Il y a longtemps déjà pourtant que cette question n’est plus taboue au Japon. Un sondage réalisé le mois dernier par la chaîne de télévision NHK indiquait que 63% des personnes interrogées souhaitaient une annulation ou un nouveau report des Jeux. L’autre nombre qui ne cesse d’augmenter, c’est le budget de l’événement: des 7,5 milliards de dollars prévus en 2013 au moment de l’obtention des JO, on est passé à 10 milliards, puis à 13 avec le report d’un an. Mais diverses sources tablent sur un coût total proche des 20 milliards de dollars.

Acharnement thérapeutique

Dans un tel contexte, s’obstiner confine à de l’acharnement thérapeutique. «Est-ce vraiment une bonne idée de continuer?» s’est demandé le 2 janvier l’agence Kyodo News, citée dans la newsletter de Francsjeux, site d’information spécialisé dans l’actualité olympique. Kyodo News souligne les injonctions contradictoires auxquelles sont soumis les Japonais: organiser une grande fête en pleine crise sanitaire, prôner le rassemblement dans le respect de la distanciation sociale.

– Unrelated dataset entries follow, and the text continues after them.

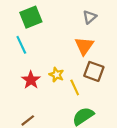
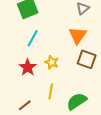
cyan line: (21, 45) -> (33, 38), moved, turned 54
yellow line: (75, 87) -> (51, 91), moved, turned 35

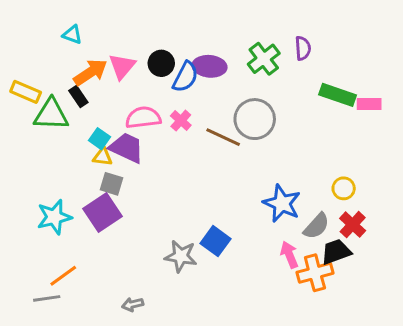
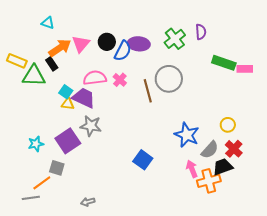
brown line: (223, 137) -> (148, 91), turned 50
gray square: (112, 184) -> (57, 168), moved
cyan star: (54, 217) -> (36, 144), size x0.7
gray star: (181, 256) -> (91, 126), moved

«Les effets à long terme [de l’organisation des Jeux] tellement vantés par l’ancien premier ministre Shinzo Abe seraient perdus», redoute l’agence. Sans même parler de la tenue des compétitions cet été, chaque partie de l’organisation sera une épreuve, avec beaucoup de contraintes et peu de marge de manœuvre. Le relais de la flamme olympique, qui doit débuter le 25 mars, devra gérer 10 000 porteurs de torche sur des milliers de kilomètres.

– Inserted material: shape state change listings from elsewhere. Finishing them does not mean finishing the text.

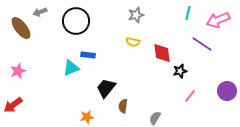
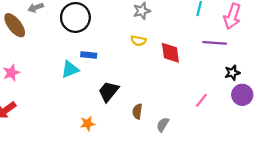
pink arrow: (218, 20) -> (232, 16), turned -50
purple line: (202, 44) -> (215, 43), turned -30
black star: (180, 71) -> (232, 73), moved
brown semicircle: (123, 106) -> (137, 111), moved

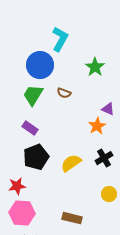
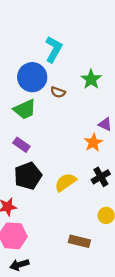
brown semicircle: (64, 93) -> (58, 92), moved
green trapezoid: (33, 95) -> (25, 109), turned -145
brown rectangle: (72, 218) -> (79, 241), moved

La cérémonie est irréductible

Le comité d’organisation doit également dévoiler son plan pour accueillir en toute sécurité 15 000 athlètes, autant d’autres accrédités (juges, journalistes, officiels) et des centaines de milliers de touristes. Yoshiro Mori, le président du comité organisateur, a confirmé que la décision de la présence ou non de spectateurs sera prise «au plus tard en mai, mais cela pourrait survenir plus tôt». Un huis clos total ou même partiel serait un nouveau coup dur, car la vente des billets est censée rapporter 800 millions de dollars.

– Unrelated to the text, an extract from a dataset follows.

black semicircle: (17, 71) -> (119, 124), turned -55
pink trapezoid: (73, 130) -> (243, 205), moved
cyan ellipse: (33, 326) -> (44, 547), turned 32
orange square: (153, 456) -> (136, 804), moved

Il ne suffit donc pas d’arriver vaille que vaille au 23 juillet. La cérémonie d’ouverture, le moment le plus regardé de la quinzaine olympique, est devenue au fil des éditions le cœur d’un énorme enjeu culturel et financier. C’est désormais un casse-tête. Déjà vendue aux diffuseurs, sa composition ne peut être modifiée ni sa durée réduite. Selon l’AFP, les droits télévisés représentent 73% des revenus du Comité international olympique.